2 Requirements

HP SAM Hardware and Software Requirements

Architectural Considerations and Best Practices for Setting up an HP SAM Environment

Server Sizing

In general, the HP SAM Server can handle a theoretical maximum user and resource population of 40,000.

This is based on the assumption that no more than 1% of users will attempt to connect within the same 30-second window.

HP SAM Server, at minimum specification, has been shown to handle up to at least 500 blade requests within the same 3-second time slot without giving a denial. The results may vary based on the speed of the servers and infrastructure used.

Increase Memory as user population grows:

Performing HP SAM searches can tax memory because the HP SAM Server pulls a copy of the database across the network to memory in order to complete this task.

One GB of RAM per 2,000 users or resources (whichever is greater) is a good rule of thumb. Increase processor speed and cores as user population grows.
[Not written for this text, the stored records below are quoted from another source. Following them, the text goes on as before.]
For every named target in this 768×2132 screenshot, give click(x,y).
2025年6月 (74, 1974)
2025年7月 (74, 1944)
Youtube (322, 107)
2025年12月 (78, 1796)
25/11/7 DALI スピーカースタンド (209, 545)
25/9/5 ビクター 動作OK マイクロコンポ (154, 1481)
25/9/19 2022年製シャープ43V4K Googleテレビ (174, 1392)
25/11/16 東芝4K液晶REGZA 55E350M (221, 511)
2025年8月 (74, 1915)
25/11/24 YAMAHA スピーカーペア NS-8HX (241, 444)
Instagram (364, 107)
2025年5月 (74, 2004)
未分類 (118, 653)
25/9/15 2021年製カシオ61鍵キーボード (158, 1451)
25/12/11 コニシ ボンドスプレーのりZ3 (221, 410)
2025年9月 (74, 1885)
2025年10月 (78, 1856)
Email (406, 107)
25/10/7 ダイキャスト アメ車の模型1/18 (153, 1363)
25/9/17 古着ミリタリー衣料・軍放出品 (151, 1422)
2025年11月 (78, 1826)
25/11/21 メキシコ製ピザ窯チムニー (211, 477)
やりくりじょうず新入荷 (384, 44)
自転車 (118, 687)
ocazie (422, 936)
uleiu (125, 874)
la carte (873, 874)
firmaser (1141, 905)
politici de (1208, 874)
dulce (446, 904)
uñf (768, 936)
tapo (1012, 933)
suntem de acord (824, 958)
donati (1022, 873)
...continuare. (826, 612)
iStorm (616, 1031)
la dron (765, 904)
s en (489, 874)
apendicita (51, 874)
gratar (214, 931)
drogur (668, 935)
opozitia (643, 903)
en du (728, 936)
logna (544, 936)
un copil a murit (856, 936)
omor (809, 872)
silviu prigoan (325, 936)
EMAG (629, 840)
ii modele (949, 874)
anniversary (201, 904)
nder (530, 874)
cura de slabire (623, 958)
Memory is the primary gate on performance of the HP SAM Server. When handling large user populations, the HP SAM Server has to search through the large database to get profiles and resource assignments. Once the memory hurdle is cleared, the next gate in performance is the processor.

2,000 Users/CPU Core is a reasonable rule of thumb.

Network I/O performance is not typically a bottleneck.

Extra NIC cards to handle higher load of users are not typically needed.

SQL Database Considerations

The HP SAM SQL database can be installed on the same server as the HP SAM Web Server to keep from buying another hardware platform and another Server OS license, however HP recommends separating them onto two different servers for the following reasons:

Recovery times from hardware failures will be faster.

As deployments grow in size and number of locations, there will likely be multiple HP SAM Web Servers but only one centralized HP SAM SQL database.